PROBLEM DESCRIPTION | Going through the records that follow, please count the lines with "paroles" in them and give only the count.

SOURCE DATA |
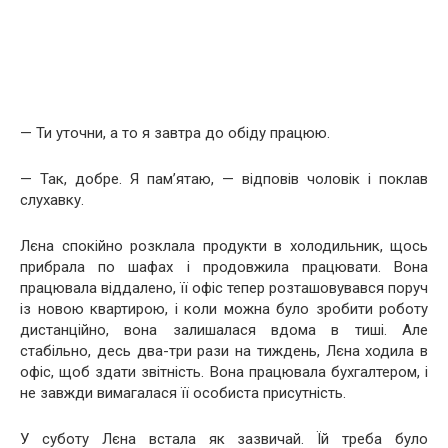
— Ти уточни, а то я завтра до обіду працюю.
— Так, добре. Я пам’ятаю, — відповів чоловік і поклав
слухавку.
Лєна спокійно розклала продукти в холодильник, щось
прибрала по шафах і продовжила працювати. Вона
працювала віддалено, її офіс тепер розташовувався поруч
із новою квартирою, і коли можна було зробити роботу
дистанційно, вона залишалася вдома в тиші. Але
стабільно, десь два-три рази на тиждень, Лєна ходила в
офіс, щоб здати звітність. Вона працювала бухгалтером, і
не завжди вимагалася її особиста присутність.
У суботу Лєна встала як зазвичай. Їй треба було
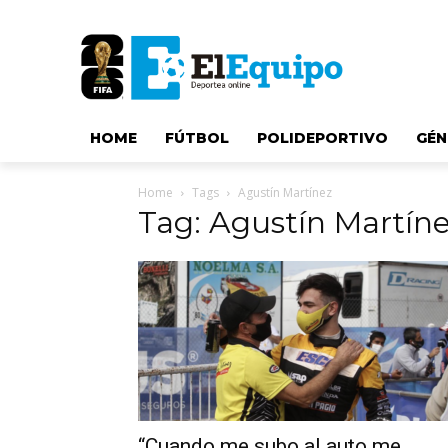
HOME
FÚTBOL
POLIDEPORTIVO
GÉN
Home
Tags
Agustín Martínez
Tag: Agustín Martín
“Cuando me subo al auto me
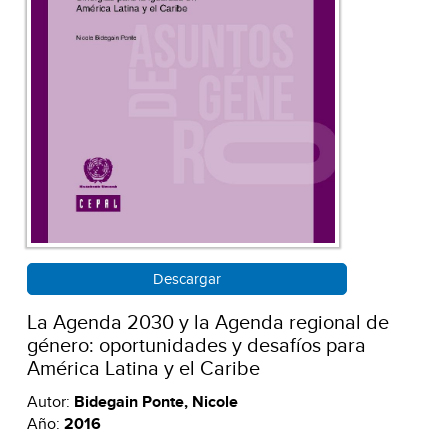
Descargar
La Agenda 2030 y la Agenda regional de
género: oportunidades y desafíos para
América Latina y el Caribe
Autor:
Bidegain Ponte, Nicole
Año:
2016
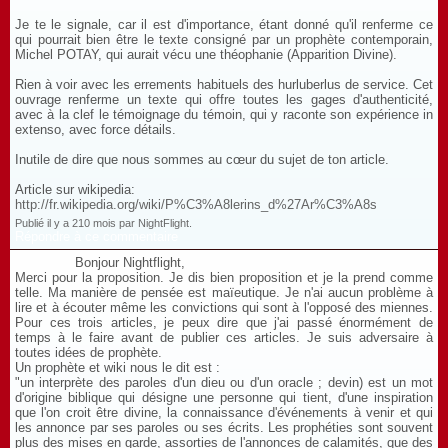
Je te le signale, car il est d'importance, étant donné qu'il renferme ce
qui pourrait bien être le texte consigné par un prophète contemporain,
Michel POTAY, qui aurait vécu une théophanie (Apparition Divine).
Rien à voir avec les errements habituels des hurluberlus de service. Cet
ouvrage renferme un texte qui offre toutes les gages d'authenticité,
avec à la clef le témoignage du témoin, qui y raconte son expérience in
extenso, avec force détails.
Inutile de dire que nous sommes au cœur du sujet de ton article.
Article sur wikipedia:
http://fr.wikipedia.org/wiki/P%C3%A8lerins_d%27Ar%C3%A8s
Publié il y a 210 mois par NightFlight.
Répondre à ce commentaire
Bonjour Nightflight,
Merci pour la proposition. Je dis bien proposition et je la prend comme
telle. Ma manière de pensée est maïeutique. Je n'ai aucun problème à
lire et à écouter même les convictions qui sont à l'opposé des miennes.
Pour ces trois articles, je peux dire que j'ai passé énormément de
temps à le faire avant de publier ces articles. Je suis adversaire à
toutes idées de prophète.
Un prophète et wiki nous le dit est :
"un interprète des paroles d'un dieu ou d'un oracle ; devin) est un mot
d'origine biblique qui désigne une personne qui tient, d'une inspiration
que l'on croit être divine, la connaissance d'événements à venir et qui
les annonce par ses paroles ou ses écrits. Les prophéties sont souvent
plus des mises en garde, assorties de l'annonces de calamités, que des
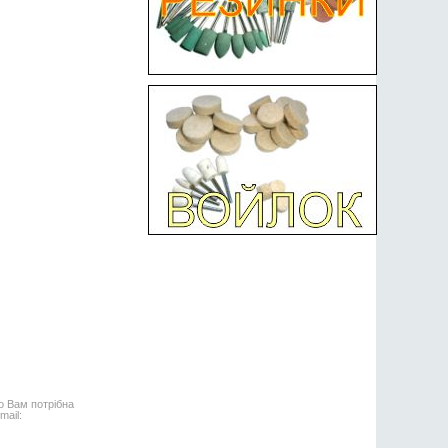
о Вам потрібна
mail:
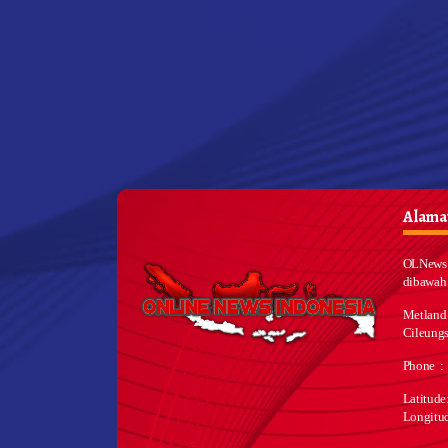
Alamat
OLNews 
dibawah
Metland
Cileungs
Phone :
Latitud
Longitu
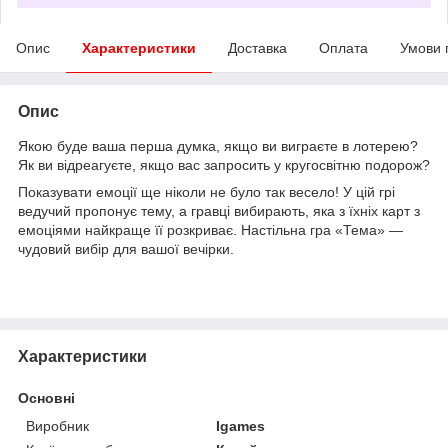
Опис
Характеристики
Доставка
Оплата
Умови 
Опис
Якою буде ваша перша думка, якщо ви виграєте в лотерею?
Як ви відреагуєте, якщо вас запросить у кругосвітню подорож?
Показувати емоції ще ніколи не було так весело! У цій грі
ведучий пропонує тему, а гравці вибирають, яка з їхніх карт з
емоціями найкраще її розкриває. Настільна гра «Тема» —
чудовий вибір для вашої вечірки.
Характеристики
Основні
Виробник
Igames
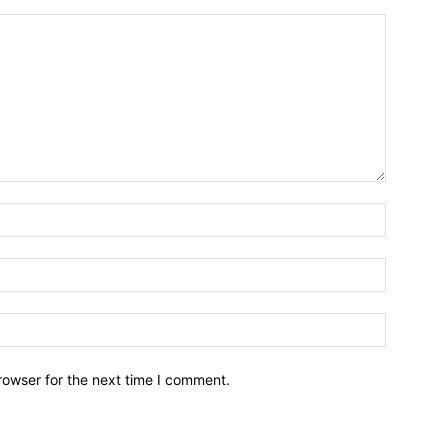
Name:*
Email:*
Website:
rowser for the next time I comment.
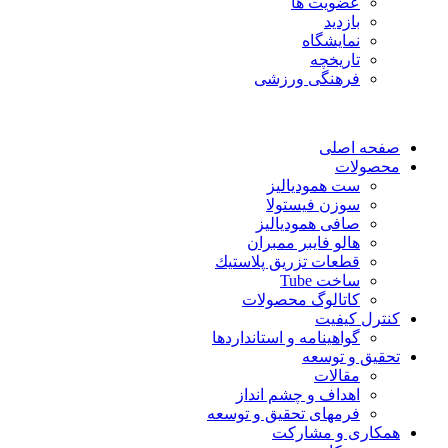
عضویت ها
بازدید
نمایشگاه
تاريخچه
فرهنگی ورزشی
صفحه اصلی
محصولات
ست همودیالیز
سوزن فیستولا
صافی همودیالیز
هالو فایبر ممبران
قطعات تزريق پلاستيك
ساخت Tube
کاتالوگ محصولات
کنترل کیفیت
گواهينامه و استانداردها
تحقيق و توسعه
مقالات
اهداف و چشم انداز
فرمهای تحقیق و توسعه
همکاری و مشارکت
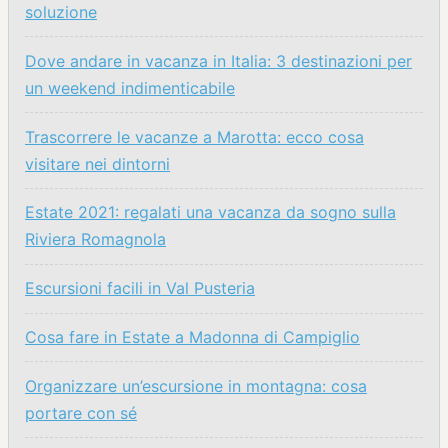
soluzione
Dove andare in vacanza in Italia: 3 destinazioni per
un weekend indimenticabile
Trascorrere le vacanze a Marotta: ecco cosa
visitare nei dintorni
Estate 2021: regalati una vacanza da sogno sulla
Riviera Romagnola
Escursioni facili in Val Pusteria
Cosa fare in Estate a Madonna di Campiglio
Organizzare un’escursione in montagna: cosa
portare con sé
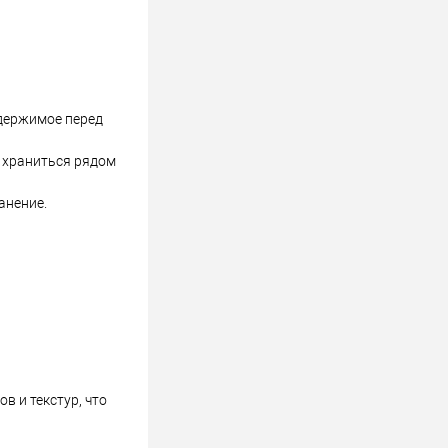
одержимое перед
 храниться рядом
анение.
в и текстур, что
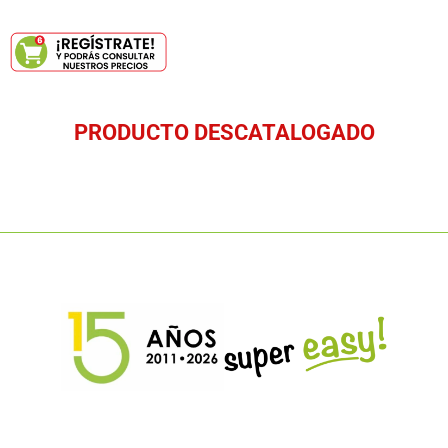
PRODUCTO DESCATALOGADO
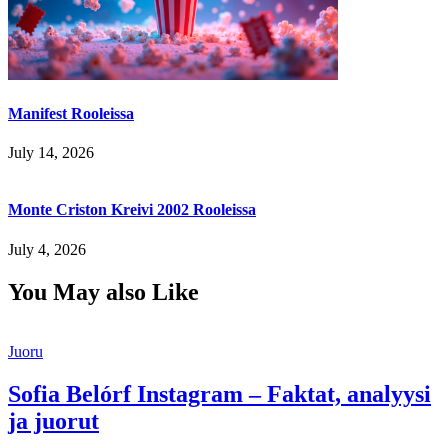
Manifest Rooleissa
July 14, 2026
Monte Criston Kreivi 2002 Rooleissa
July 4, 2026
You May also Like
Juoru
Sofia Belórf Instagram – Faktat, analyysi
ja juorut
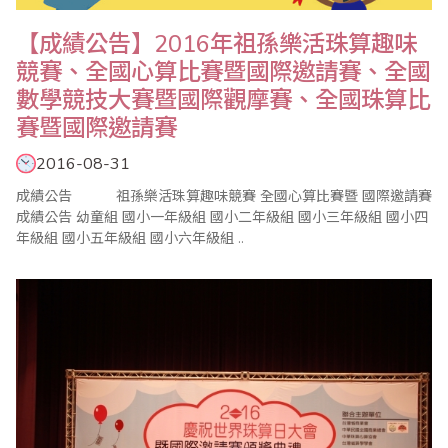
【成績公告】2016年祖孫樂活珠算趣味
競賽、全國心算比賽暨國際邀請賽、全國
數學競技大賽暨國際觀摩賽、全國珠算比
賽暨國際邀請賽
2016-08-31
成績公告 祖孫樂活珠算趣味競賽 全國心算比賽暨 國際邀請賽
成績公告 幼童組 國小一年級組 國小二年級組 國小三年級組 國小四
年級組 國小五年級組 國小六年級組 ..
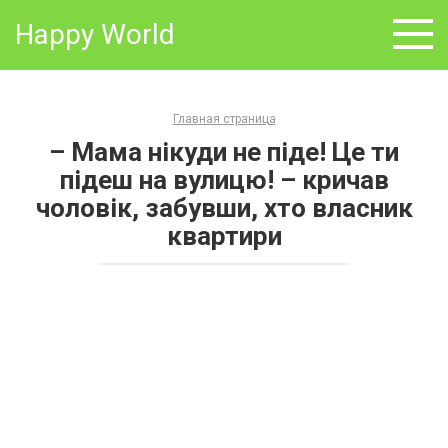
Skip
Happy World
to
content
Главная страница
– Мама нікуди не піде! Це ти
підеш на вулицю! – кричав
чоловік, забувши, хто власник
квартири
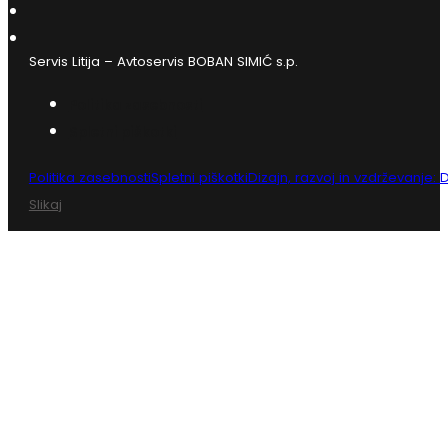
Servis Litija – Avtoservis BOBAN SIMIĆ s.p.
Politika zasebnosti
Spletni piškotki
Politika zasebnosti
Spletni piškotki
Dizajn, razvoj in vzdrževanje:
Slikaj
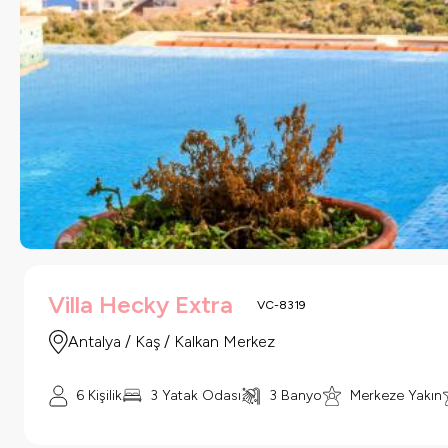
Villa Hecky Extra
VC-8319
Antalya / Kaş / Kalkan Merkez
6
Kişilik
3
Yatak Odası
3
Banyo
Merkeze Yakın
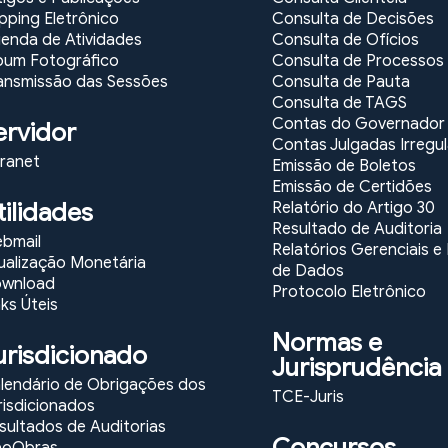
ipping Eletrônico
Consulta de Decisões
enda de Atividades
Consulta de Ofícios
bum Fotográfico
Consulta de Processos
ansmissão das Sessões
Consulta de Pauta
Consulta de TAGS
Contas do Governador
ervidor
Contas Julgadas Irregu
tranet
Emissão de Boletos
Emissão de Certidões
tilidades
Relatório do Artigo 30
Resultado de Auditoria
bmail
Relatórios Gerenciais 
ualização Monetária
de Dados
wnload
Protocolo Eletrônico
nks Úteis
Normas e
urisdicionado
Jurisprudência
lendário de Obrigações dos
TCE-Juris
risdicionados
sultados de Auditorias
Concursos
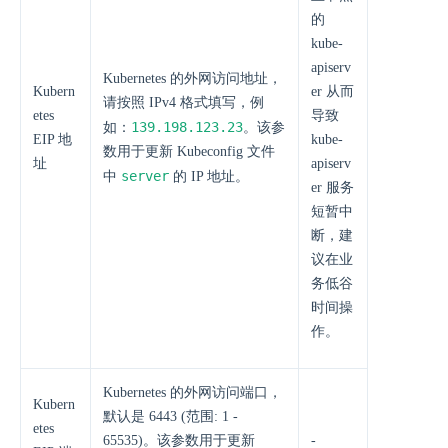
的
kube-
apiserv
Kubernetes 的外网访问地址，
Kubern
er 从而
请按照 IPv4 格式填写，例
etes
导致
139.198.123.23
如：
。该参
EIP 地
kube-
数用于更新 Kubeconfig 文件
址
apiserv
server
中
的 IP 地址。
er 服务
短暂中
断，建
议在业
务低谷
时间操
作。
Kubernetes 的外网访问端口，
Kubern
默认是 6443 (范围: 1 -
etes
65535)。该参数用于更新
-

EXPECTED ANSWER | 2